* PROMPT
Your task is to copy every line of the entries that contains "Karriererådgivning".

** SUPPLIED MATERIAL follows **

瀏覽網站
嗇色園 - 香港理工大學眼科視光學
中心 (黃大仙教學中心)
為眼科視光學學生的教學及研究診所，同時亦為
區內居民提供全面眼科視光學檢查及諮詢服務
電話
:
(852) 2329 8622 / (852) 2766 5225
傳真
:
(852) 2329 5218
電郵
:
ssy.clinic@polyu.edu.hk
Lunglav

** End of SUPPLIED MATERIAL **
** SUPPLIED MATERIAL follows **

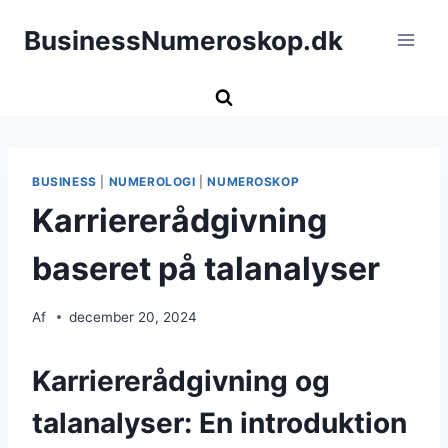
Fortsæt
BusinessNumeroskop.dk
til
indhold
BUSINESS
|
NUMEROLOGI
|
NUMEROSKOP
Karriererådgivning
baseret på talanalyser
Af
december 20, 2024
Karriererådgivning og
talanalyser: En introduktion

** End of SUPPLIED MATERIAL **

* SOLUTION TO THE PROBLEM
Karriererådgivning
Karriererådgivning og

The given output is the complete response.